All user management, including user moves between on-premises and Skype for Business Online, must be done using the latest installed version of the administrative tools. The administrative tools must be installed on a separate server that has connect access to the existing on-premises deployment and to the Internet. The cmdlet to move users from your on-premises deployment to Skype for Business Online, Move-CsUser, must be run from the administrative tools connected to your on-premises deployment. For more information about moving users, see Move users from on premises to Skype for Business Online.

Important

If the user was created by using the online portal for Office 365, the user account will not be synchronized with on-premises Active Directory, and the user will not exist in the on-premises Active Directory. If you have already created users in your online tenant, and want to configure hybrid with an on-premises deployment, see Move users from online to on premises.

Note

If you are currently a Skype for Business Online customer who has users enabled for Skype for Business Online who have not been enabled in an on-premises deployment, see Move users from Skype for Business Online to on premises.

You should also consider the following user-related issues when planning for a hybrid deployment.

  • User contacts The limit for contacts for Lync Online users is 250. Any contacts beyond that number will be removed from the user's contact list when the account is moved to Lync Online.

  • Instant Messaging and Presence User contact lists, groups, and access control lists (ACLs) are migrated with the user account.

  • Conferencing data, meeting content, and scheduled meetings This content is not migrated with the user account. Users must reschedule meetings after their accounts are migrated to Lync Online.

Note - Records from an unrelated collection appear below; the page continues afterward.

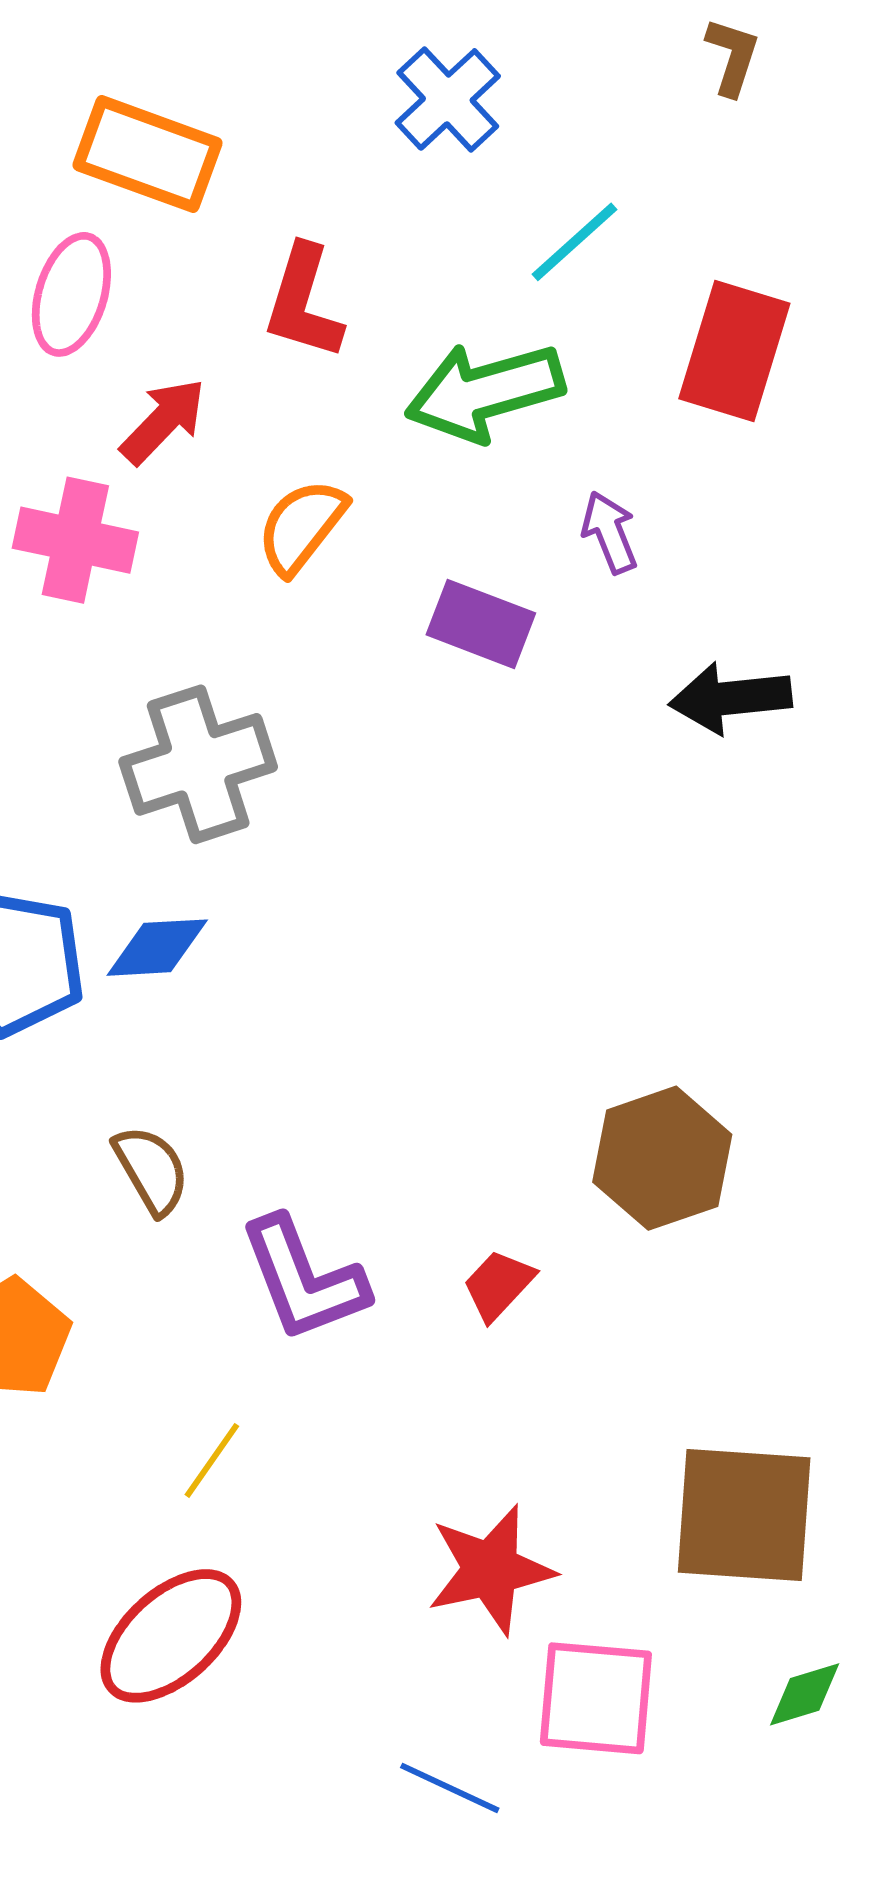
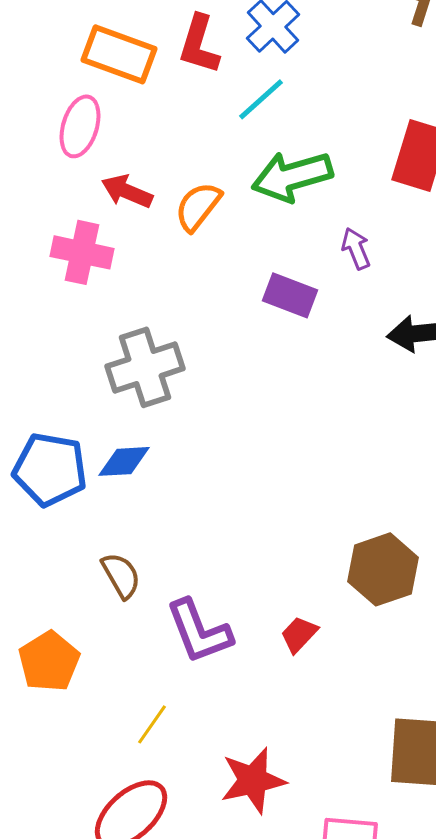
cyan line: (574, 242) -> (261, 99), moved
red L-shape: (303, 302) -> (199, 44), moved
red arrow: (163, 421) -> (127, 191), turned -111
orange semicircle: (302, 526) -> (198, 206), moved
red star: (491, 1570) -> (253, 780), moved

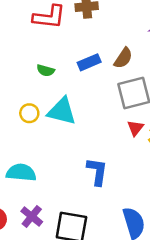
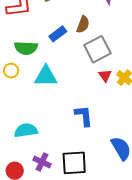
green semicircle: (46, 70) -> (26, 48), size x1.6
yellow circle: (29, 113) -> (11, 71), moved

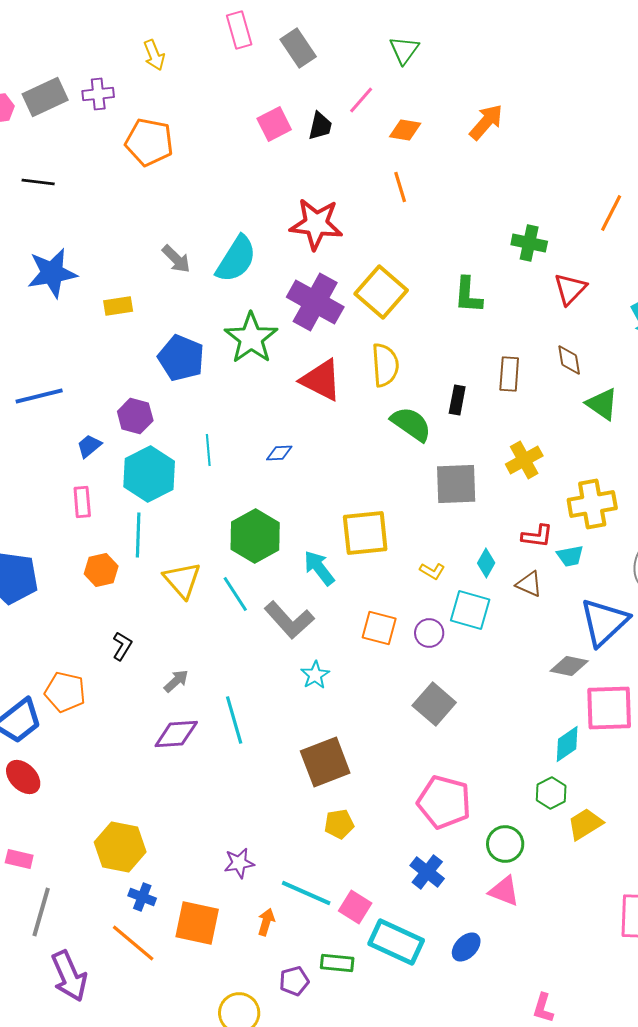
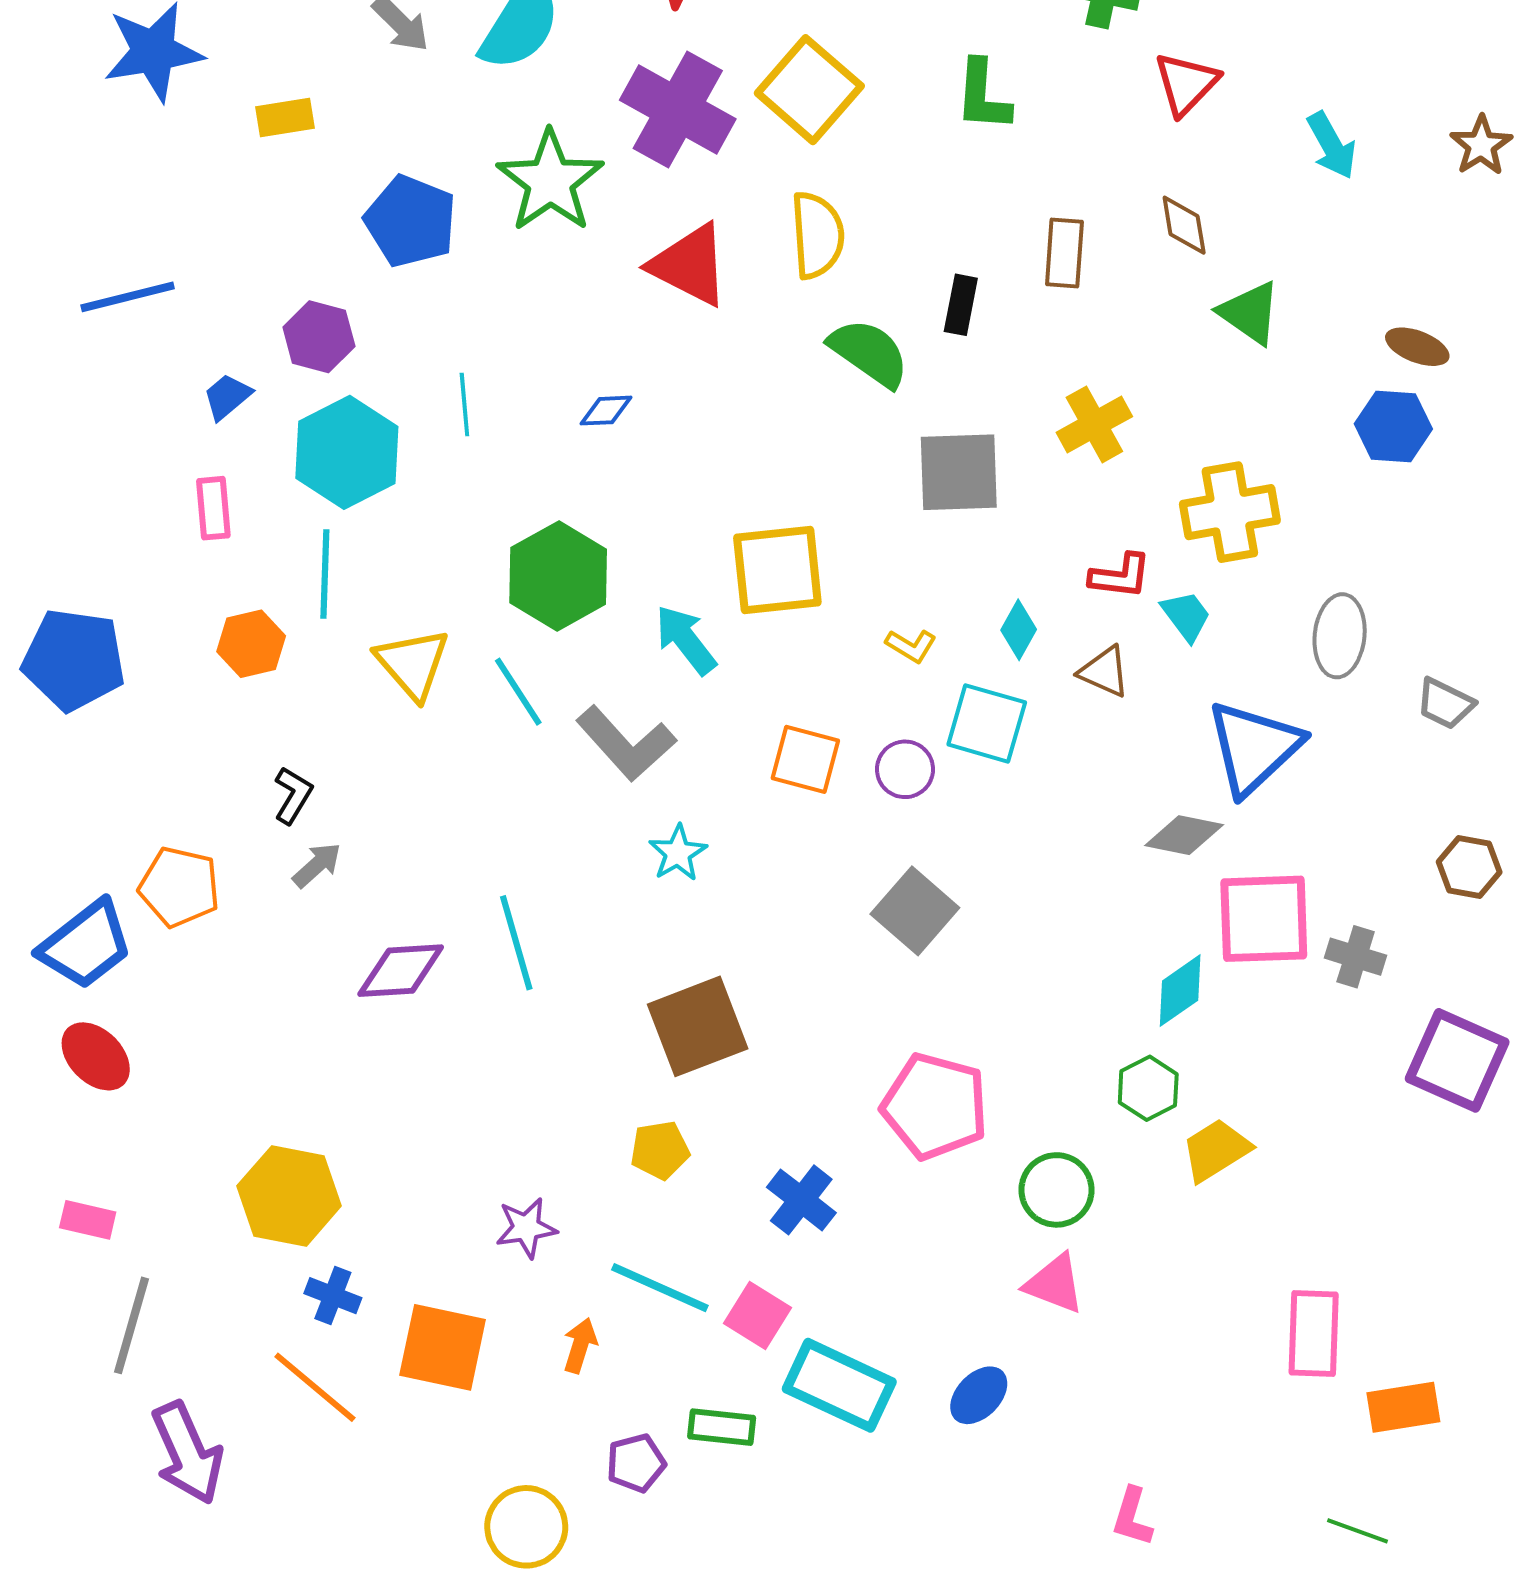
cyan trapezoid: (570, 556) -> (1186, 616), turned -116
gray arrow: (176, 681) -> (317, 865), moved
yellow pentagon: (339, 824) -> (660, 1150), moved
blue cross: (427, 872) -> (801, 1200), moved

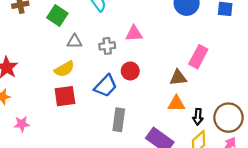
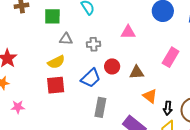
green square: (57, 15) -> (52, 16), turned -36
pink triangle: (134, 34) -> (128, 32), moved
brown triangle: (178, 78) -> (137, 72), moved
orange triangle: (176, 104) -> (150, 96), turned 35

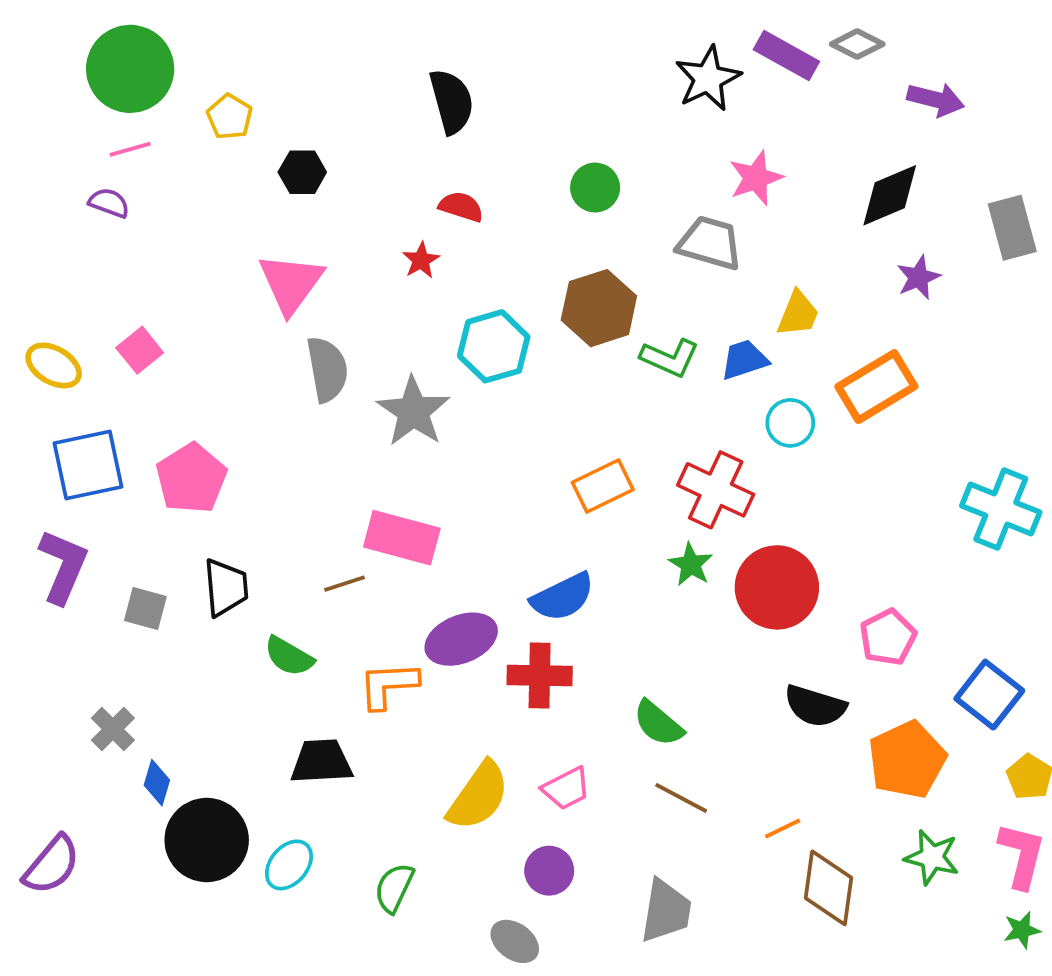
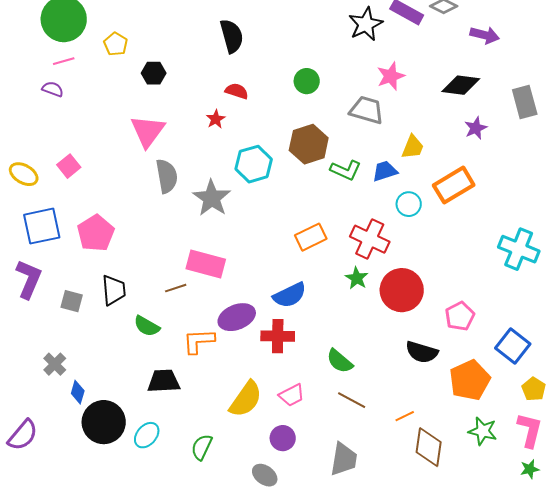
black diamond: (890, 195) -> (461, 85), turned 30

User policies and features

  • In a hybrid environment, users can be enabled for Instant Messaging and conferencing (meetings) either on premises or online, but not both simultaneously.

  • Client support Some users may require a new client version when they are moved to Skype for Business Online. For Office Communications Server 2007 R2, users must be moved to a Skype for Business Server or Lync Server 2013 pool prior to migration to Skype for Business Online.

  • On-premises policies and configuration (non-user) Online and on-premises policies require separate configuration. You cannot set global policies that apply to both.